Detroit Residents Abandon the Legalities in Trying to Save Decaying Neighborhood
DETROIT — Finally, Delores Strouse got fed up.
The abandoned and decaying clapboard house at 15709 Chatham St. on Detroit’s west side, which stood just two doors from her home, had become a haven for prostitution and drug trafficking. For nearly two years, Strouse and others in her working-class neighborhood had been complaining to city officials, pleading with them to tear the house down.
But for nearly two years, the city had ignored them, and 15709 Chatham, like thousands of other abandoned buildings throughout Detroit, kept falling into worse and worse repair. By this summer, 15709 Chatham had become little more than a wooden shell, with its doors and windows long gone, its walls riddled with gaping holes.
So on Saturday, July 1, Strouse decided she could wait no longer.
She got a hammer and started tearing the house down.
Then she went up and down the block, recruiting neighbors to come with their sledgehammers and help her.
Soon, 15709 Chatham was gone, its debris piled high on the sidewalk, and five of the neighbors were under arrest for “wrecking without a license.” Just as quickly, Delores Strouse and her friends had become inner-city folk heroes.
“The only reason we got arrested,” says Michael Gardner, Strouse’s fiance, “was because we were putting down City Hall too much.
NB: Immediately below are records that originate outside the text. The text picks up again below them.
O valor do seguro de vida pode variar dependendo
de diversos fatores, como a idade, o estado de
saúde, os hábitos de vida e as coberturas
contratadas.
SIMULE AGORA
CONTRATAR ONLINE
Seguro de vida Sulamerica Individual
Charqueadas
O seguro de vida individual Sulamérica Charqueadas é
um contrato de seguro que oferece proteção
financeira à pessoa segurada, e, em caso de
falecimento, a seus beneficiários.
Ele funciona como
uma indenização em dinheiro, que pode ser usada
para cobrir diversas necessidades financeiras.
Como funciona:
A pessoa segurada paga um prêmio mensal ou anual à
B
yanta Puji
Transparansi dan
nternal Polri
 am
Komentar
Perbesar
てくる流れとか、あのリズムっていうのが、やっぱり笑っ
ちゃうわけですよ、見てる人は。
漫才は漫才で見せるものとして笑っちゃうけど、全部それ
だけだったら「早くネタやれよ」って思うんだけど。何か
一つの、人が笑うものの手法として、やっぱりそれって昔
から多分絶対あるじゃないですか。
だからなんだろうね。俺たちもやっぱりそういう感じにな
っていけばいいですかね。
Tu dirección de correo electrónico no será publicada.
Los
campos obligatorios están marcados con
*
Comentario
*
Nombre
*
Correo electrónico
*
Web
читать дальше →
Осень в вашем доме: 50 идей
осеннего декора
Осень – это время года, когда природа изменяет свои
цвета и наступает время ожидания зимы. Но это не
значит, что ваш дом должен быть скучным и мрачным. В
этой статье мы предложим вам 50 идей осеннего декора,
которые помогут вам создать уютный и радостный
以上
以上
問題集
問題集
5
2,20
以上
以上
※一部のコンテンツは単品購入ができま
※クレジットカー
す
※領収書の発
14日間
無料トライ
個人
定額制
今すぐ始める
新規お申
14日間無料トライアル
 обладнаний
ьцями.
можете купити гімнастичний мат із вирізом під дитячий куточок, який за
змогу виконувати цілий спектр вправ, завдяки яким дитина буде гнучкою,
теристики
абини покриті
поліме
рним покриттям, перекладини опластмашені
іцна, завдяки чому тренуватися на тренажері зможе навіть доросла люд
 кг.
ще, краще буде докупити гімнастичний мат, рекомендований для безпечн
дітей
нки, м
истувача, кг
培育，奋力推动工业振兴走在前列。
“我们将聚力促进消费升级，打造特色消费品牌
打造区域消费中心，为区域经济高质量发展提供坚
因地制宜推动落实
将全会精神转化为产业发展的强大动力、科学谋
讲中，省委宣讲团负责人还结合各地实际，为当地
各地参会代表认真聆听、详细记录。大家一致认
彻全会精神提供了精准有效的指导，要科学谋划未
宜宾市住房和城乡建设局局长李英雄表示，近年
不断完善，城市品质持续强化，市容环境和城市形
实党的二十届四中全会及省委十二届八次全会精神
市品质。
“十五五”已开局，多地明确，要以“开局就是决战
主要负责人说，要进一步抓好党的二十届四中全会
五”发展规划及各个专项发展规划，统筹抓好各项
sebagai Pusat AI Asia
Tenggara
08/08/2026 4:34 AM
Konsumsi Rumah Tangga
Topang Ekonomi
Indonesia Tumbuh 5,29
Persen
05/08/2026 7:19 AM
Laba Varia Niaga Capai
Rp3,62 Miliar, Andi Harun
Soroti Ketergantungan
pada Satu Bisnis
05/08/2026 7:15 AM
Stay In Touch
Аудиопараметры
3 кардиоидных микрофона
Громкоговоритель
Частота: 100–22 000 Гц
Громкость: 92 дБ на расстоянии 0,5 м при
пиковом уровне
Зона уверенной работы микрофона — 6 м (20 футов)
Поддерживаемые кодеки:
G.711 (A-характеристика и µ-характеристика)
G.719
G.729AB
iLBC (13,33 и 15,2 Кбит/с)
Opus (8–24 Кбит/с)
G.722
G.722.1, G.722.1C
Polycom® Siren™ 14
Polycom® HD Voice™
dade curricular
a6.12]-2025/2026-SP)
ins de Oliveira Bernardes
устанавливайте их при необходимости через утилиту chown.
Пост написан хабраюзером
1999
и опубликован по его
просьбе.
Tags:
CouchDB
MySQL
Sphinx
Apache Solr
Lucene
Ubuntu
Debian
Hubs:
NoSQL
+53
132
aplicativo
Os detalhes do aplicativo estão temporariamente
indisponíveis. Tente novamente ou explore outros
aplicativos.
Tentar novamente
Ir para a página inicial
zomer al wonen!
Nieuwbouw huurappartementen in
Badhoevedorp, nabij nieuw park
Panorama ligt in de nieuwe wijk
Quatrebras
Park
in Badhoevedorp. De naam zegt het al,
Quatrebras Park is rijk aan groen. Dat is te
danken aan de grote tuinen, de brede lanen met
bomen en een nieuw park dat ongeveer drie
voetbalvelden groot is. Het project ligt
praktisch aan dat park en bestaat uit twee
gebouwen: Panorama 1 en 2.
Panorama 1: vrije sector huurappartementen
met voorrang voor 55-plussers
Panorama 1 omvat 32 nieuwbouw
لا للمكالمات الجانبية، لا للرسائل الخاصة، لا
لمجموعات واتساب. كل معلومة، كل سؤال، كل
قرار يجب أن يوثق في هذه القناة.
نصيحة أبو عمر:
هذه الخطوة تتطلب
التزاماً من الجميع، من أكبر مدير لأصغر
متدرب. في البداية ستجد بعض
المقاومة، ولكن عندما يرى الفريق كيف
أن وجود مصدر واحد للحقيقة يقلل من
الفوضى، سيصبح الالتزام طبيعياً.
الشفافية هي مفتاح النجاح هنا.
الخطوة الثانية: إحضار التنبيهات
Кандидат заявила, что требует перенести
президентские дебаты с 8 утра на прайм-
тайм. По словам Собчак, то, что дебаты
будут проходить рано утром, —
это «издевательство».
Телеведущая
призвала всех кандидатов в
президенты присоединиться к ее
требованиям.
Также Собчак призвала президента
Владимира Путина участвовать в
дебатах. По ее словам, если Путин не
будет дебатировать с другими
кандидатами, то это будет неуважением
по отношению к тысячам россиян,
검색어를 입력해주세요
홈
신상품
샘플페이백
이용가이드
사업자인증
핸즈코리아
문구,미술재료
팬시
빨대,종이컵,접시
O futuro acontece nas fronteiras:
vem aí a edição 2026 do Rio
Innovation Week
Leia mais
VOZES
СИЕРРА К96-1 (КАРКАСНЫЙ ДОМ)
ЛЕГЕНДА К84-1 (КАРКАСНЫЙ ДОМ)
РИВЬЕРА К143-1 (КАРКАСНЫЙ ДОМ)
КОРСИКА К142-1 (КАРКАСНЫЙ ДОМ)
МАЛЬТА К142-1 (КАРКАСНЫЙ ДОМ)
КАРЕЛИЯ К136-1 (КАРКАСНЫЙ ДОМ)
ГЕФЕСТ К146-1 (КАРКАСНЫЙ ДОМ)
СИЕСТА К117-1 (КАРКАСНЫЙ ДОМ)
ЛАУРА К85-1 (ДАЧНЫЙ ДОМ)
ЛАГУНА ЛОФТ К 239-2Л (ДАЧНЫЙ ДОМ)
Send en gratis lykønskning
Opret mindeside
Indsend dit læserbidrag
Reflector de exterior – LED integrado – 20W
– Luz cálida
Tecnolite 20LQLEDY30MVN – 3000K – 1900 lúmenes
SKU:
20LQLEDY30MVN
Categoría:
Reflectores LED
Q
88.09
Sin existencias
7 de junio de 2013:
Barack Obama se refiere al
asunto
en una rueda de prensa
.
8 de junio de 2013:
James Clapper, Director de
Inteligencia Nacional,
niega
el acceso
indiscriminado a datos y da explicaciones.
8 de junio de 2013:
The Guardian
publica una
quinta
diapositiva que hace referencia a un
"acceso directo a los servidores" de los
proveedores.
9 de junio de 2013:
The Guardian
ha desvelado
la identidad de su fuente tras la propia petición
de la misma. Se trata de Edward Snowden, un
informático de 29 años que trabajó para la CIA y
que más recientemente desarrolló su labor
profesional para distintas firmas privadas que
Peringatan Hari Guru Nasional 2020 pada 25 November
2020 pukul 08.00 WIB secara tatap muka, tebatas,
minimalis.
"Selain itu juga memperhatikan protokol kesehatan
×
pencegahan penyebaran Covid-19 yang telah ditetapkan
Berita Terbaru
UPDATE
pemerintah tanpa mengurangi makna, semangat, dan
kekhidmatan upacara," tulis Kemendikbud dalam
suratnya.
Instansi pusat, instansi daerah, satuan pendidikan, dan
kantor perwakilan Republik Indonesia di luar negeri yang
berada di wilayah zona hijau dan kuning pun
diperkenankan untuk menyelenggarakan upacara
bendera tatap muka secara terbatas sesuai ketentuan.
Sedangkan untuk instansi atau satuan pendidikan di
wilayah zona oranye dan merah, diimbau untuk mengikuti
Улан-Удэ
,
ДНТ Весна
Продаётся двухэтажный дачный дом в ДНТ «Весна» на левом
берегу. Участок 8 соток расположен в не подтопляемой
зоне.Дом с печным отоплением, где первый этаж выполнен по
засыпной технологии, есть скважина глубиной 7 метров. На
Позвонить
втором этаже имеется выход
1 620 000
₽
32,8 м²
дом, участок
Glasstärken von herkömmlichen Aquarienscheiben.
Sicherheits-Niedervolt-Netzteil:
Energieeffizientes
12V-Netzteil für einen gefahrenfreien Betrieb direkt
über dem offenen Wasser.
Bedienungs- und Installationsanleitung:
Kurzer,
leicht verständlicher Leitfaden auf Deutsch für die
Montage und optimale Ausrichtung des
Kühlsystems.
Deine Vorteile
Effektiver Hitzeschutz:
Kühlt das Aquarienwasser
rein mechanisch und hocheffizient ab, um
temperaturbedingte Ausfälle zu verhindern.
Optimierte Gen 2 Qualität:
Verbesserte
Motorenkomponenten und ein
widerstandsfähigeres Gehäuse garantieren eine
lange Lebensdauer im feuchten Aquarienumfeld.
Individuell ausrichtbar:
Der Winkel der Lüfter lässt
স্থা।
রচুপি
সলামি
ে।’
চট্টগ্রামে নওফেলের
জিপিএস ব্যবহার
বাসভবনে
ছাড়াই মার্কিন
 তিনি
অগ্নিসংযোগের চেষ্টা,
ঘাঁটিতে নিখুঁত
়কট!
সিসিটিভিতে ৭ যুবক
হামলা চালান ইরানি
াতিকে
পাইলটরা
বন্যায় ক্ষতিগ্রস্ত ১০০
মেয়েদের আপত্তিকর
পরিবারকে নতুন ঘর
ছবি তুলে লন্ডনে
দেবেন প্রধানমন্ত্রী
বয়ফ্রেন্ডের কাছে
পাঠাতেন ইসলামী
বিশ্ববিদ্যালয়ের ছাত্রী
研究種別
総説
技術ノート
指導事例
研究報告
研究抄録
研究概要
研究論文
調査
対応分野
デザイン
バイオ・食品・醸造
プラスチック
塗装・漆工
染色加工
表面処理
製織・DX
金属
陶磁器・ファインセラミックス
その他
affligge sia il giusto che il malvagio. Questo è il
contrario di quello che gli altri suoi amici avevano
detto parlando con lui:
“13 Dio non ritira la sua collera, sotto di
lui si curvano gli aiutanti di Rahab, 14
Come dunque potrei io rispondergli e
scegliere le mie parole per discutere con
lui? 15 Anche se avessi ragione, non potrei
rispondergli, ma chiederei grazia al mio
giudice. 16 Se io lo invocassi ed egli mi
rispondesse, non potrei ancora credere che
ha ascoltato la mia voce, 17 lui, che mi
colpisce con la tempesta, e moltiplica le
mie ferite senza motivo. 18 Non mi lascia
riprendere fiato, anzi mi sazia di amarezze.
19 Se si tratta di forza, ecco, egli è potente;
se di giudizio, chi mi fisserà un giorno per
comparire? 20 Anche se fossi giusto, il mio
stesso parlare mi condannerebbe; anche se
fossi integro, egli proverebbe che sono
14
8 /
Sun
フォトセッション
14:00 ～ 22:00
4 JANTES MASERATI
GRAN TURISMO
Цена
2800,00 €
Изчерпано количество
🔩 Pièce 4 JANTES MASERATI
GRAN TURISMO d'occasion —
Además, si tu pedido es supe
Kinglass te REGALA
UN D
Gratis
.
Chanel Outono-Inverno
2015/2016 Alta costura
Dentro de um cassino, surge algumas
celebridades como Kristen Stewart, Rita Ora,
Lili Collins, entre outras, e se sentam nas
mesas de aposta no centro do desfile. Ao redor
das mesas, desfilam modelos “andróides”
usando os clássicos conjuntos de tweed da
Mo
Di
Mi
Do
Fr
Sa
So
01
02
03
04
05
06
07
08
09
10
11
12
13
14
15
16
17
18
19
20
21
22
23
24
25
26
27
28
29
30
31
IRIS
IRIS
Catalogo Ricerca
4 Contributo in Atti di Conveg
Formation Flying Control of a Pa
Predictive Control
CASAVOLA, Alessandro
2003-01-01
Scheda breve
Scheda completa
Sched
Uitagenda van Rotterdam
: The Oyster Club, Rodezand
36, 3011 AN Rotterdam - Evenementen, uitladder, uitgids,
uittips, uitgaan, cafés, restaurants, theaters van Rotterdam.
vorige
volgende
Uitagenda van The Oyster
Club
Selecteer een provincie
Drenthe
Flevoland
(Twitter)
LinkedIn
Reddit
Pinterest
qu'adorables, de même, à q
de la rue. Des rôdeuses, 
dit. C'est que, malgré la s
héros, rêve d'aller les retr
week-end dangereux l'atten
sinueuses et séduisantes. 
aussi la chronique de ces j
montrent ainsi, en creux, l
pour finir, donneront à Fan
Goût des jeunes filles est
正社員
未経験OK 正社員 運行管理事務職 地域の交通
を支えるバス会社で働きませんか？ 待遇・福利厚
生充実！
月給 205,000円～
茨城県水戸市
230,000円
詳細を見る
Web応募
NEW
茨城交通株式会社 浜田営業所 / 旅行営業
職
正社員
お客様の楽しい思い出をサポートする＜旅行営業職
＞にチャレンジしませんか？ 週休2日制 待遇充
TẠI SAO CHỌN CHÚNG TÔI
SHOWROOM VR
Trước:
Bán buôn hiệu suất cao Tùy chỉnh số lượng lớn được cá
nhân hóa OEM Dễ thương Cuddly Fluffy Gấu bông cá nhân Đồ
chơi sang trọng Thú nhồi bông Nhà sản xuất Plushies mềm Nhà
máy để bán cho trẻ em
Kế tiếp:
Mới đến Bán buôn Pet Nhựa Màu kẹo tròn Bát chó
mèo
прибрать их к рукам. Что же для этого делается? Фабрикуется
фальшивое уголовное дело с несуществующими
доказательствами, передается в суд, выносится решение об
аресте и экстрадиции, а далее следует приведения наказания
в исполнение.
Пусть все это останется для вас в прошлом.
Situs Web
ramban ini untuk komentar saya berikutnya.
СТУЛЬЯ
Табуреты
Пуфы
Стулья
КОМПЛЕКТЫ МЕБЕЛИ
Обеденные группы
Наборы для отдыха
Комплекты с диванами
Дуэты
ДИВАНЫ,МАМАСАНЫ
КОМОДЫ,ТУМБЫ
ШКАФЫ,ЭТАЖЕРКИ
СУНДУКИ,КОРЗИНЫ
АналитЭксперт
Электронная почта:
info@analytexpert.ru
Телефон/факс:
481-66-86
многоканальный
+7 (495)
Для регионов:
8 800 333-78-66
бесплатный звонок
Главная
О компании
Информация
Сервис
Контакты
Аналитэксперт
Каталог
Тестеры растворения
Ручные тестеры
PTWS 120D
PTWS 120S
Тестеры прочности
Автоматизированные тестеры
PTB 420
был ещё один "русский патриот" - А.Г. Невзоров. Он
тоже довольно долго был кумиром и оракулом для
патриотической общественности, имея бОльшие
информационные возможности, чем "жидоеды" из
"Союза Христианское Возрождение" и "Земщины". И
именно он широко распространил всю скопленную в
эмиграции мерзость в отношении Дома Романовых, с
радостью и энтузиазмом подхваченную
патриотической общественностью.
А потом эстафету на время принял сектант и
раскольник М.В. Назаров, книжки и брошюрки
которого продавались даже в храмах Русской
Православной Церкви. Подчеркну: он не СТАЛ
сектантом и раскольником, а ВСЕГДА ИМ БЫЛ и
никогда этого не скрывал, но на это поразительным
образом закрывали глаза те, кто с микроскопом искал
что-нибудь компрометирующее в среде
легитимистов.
We got too much publicity.”
Case Strikes Nerve
Indeed, the grass-roots demolition on Chatham Street and the court case against those involved has struck a raw nerve in a city that is undergoing an unusual crisis.
Just as most other major American cities are becoming increasingly congested and their residents are fighting to stave off further growth, Detroit is being plagued by the opposite problem--a large-scale population exodus to distant suburbs, and a resulting explosion in the number of vacant and abandoned homes and buildings dotting its landscape.
With an estimated 15,000 vacant buildings now standing in the city--and an additional 2,000 being abandoned each year--city officials have come under heavy fire from residents for the agonizingly slow pace of their abandoned building demolition program.
According to a series on Detroit’s abandoned building crisis in the Detroit Free Press this week, it currently takes roughly 20 months from the time neighbors complain about a hazardous building to the time the city demolishes it; in the meantime, many are transformed into crack houses, bringing violent crime to previously stable neighborhoods.
Often, feuds between rival drug gangs lead to crack house torchings, so that many abandoned buildings end up as burnt wrecks long before the city’s demolition crews can get to them.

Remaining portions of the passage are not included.